■ **WHAT YOU ARE ASKED TO DO**
The answer should hold only the line with "Look at this" and each line after it through the last line of the material, exactly.

════════════════

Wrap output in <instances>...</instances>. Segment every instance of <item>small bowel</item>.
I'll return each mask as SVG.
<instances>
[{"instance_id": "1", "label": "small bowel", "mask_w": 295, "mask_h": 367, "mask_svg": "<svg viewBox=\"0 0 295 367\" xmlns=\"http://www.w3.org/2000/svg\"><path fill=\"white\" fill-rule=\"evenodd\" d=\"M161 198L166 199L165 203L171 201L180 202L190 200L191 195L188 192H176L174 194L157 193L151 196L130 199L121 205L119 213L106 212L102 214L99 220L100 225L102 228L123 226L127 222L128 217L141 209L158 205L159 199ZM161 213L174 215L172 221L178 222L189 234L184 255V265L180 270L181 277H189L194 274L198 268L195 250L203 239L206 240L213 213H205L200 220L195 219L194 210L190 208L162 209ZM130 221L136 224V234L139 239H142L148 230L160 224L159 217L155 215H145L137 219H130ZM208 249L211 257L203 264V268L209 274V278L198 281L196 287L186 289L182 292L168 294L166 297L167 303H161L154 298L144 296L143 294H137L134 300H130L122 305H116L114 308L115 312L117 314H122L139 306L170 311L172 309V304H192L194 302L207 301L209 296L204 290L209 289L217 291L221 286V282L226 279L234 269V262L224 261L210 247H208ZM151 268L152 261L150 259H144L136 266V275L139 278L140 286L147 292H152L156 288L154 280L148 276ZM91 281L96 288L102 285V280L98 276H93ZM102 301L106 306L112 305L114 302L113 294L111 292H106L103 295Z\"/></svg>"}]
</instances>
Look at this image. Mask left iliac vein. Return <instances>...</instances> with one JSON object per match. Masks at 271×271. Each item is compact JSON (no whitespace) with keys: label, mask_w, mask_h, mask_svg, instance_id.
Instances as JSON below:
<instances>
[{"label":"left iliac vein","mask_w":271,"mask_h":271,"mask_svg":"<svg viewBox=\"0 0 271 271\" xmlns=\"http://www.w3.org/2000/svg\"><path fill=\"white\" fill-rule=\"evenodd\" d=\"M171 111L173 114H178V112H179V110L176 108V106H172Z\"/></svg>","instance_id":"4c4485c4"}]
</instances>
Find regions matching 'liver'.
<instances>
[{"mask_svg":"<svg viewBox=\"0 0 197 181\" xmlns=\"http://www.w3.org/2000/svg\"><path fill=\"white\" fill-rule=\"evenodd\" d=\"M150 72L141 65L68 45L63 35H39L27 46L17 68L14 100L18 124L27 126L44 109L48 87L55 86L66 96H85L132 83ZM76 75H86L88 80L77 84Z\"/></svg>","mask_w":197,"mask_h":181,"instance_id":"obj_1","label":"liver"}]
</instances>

════════════════

■ **TASK ANSWER**
Look at this image. Mask left iliac vein. Return <instances>...</instances> with one JSON object per match. Masks at 271×271. Each item is compact JSON (no whitespace) with keys: label, mask_w, mask_h, mask_svg, instance_id.
Instances as JSON below:
<instances>
[{"label":"left iliac vein","mask_w":271,"mask_h":271,"mask_svg":"<svg viewBox=\"0 0 271 271\" xmlns=\"http://www.w3.org/2000/svg\"><path fill=\"white\" fill-rule=\"evenodd\" d=\"M171 111L173 114H178V112H179V110L176 108V106H172Z\"/></svg>","instance_id":"4c4485c4"}]
</instances>
Find regions matching 'liver'.
<instances>
[{"mask_svg":"<svg viewBox=\"0 0 197 181\" xmlns=\"http://www.w3.org/2000/svg\"><path fill=\"white\" fill-rule=\"evenodd\" d=\"M150 72L141 65L68 45L63 35H39L27 46L17 68L14 100L18 124L27 126L44 109L48 87L55 86L66 96H85L132 83ZM76 75H86L88 80L77 84Z\"/></svg>","mask_w":197,"mask_h":181,"instance_id":"obj_1","label":"liver"}]
</instances>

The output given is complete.